Volví a atravesar la muralla de la City y me adentré en un Londres repentinamente gris y neblinoso, lleno del ruido del agua que goteaba de los témpanos de hielo de los aleros. Detuve el caballo ante una iglesia. Tenía costumbre de oír misa al menos una vez por semana, pero llevaba diez días sin hacerlo, y necesitaba consuelo espiritual. Desmonté y entré en el templo.
Era una de esas iglesias ricas de la City frecuentadas por comerciantes. Ahora la mayoría de los comerciantes de Londres eran reformistas, lo que explicaba que no hubiera velas y que las imágenes de los santos del cancel hubieran sido cubiertas con pintura y sustituidas por un versículo de la Biblia:
Pues sabe el Señor librar de la tentación a los piadosos y reservar a los malvados para castigarlos en el día del juicio.

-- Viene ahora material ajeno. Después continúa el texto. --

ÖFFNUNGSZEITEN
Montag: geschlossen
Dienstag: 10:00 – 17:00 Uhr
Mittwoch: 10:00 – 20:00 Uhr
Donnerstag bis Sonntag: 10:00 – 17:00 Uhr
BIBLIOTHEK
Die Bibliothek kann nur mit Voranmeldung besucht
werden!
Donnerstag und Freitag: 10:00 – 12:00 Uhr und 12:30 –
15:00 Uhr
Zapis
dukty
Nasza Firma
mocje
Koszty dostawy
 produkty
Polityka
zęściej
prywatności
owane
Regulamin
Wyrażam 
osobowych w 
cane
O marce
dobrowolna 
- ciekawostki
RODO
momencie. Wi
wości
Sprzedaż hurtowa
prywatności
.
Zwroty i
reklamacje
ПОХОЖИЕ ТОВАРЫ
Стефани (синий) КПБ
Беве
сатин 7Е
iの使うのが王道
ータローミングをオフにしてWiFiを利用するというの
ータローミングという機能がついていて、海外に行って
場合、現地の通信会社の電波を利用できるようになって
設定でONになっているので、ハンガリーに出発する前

La nave estaba vacía. Crucé el cancel. El presbiterio carecía de ornamentos y la patena y el cáliz descansaban sobre un altar desnudo. En el facistol había un ejemplar de la nueva Biblia encadenado al soporte. Me senté en un banco con la reconfortante sensación de encontrarme en un lugar familiar, totalmente diferente de la iglesia de San Donato.
Pero no toda la parafernalia de los viejos tiempos había desaparecido. Desde donde estaba sentado podía ver dos sepulcros de piedra del siglo pasado, colocados uno encima del otro. En el de arriba, la estatua yacente representaba a un rico mercader grueso y barbudo vestido con ostentación; en el de abajo, a un esqueleto cubierto con jirones de las mismas prendas, bajo el que podía leerse la siguiente inscripción: «Así era y así soy; como soy ahora, serás tú un día.»

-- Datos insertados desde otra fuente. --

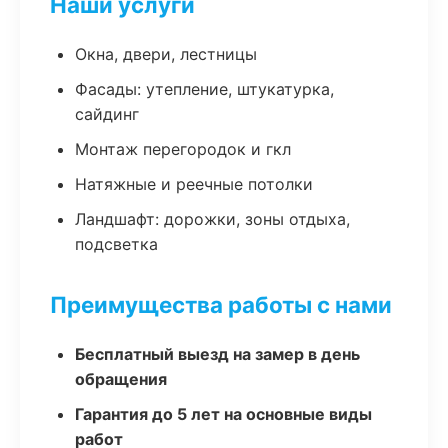
Наши услуги
Окна, двери, лестницы
Фасады: утепление, штукатурка,
сайдинг
Монтаж перегородок и гкл
Натяжные и реечные потолки
Ландшафт: дорожки, зоны отдыха,
подсветка
Преимущества работы с нами
Бесплатный выезд на замер в день
обращения
Гарантия до 5 лет на основные виды
работ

Mientras observaba el esqueleto de piedra me asaltó el recuerdo del cuerpo putrefacto de Orphan surgiendo del estanque y a continuación el de los escuálidos y enfermizos niños de la casa que había pertenecido a Smeaton. De pronto, tuve el amargo presentimiento de que nuestra revolución se limitaría a dar nombres como Temor de Dios o Perseverancia a los niños hambrientos, en lugar de ponerles el de algún santo. Pensé en la naturalidad con que Cromwell había hablado de falsear pruebas para llevar al cadalso a personas inocentes, y en Mark describiéndome a los codiciosos que se presentaban en Desamortización para intentar obtener las propiedades de los monasterios. Nuestro nuevo mundo no era una comunidad cristiana; nunca lo sería. En el fondo, no era mejor que el viejo, ni estaba menos sometido al poder y la vanidad. Recordé a las multicolores y mutiladas aves del almacén chillándose unas a otras sin ton ni son, y me parecieron una imagen de la misma corte del rey, donde papistas y reformistas gesticulaban y alborotaban disputándose el poder. Y yo, en mi voluntaria ceguera, me había negado a ver lo que tenía ante los ojos. A los hombres les asusta el caos del mundo, me dije, y la insondable eternidad del más allá. Por eso fabricamos teorías para explicarnos sus terribles misterios y convencernos de que estamos seguros en este mundo y lo estaremos en el otro.
De pronto, comprendí que una ceguera de otra especie me había impedido ver lo que realmente había ocurrido en Scarnsea. Me había dejado atrapar en una tela de araña de falsas certezas sobre las realidades del mundo; pero bastaba con eliminar una de ellas para que el espejo deformante se transformara en otro de limpio cristal. En la soledad de la nave, me quedé boquiabierto. Comprendí quién había matado a Singleton y por qué; una vez dado ese paso, todo encajó. También comprendí que disponía de poco tiempo. Durante unos instantes, seguí sentado en el banco, con la boca aún abierta y respirando pesadamente. Luego abandoné la iglesia y, tan rápido como me permitió el caballo, volví al lugar en el que, si estaba en lo cierto, encontraría la última pieza del rompecabezas: la Torre.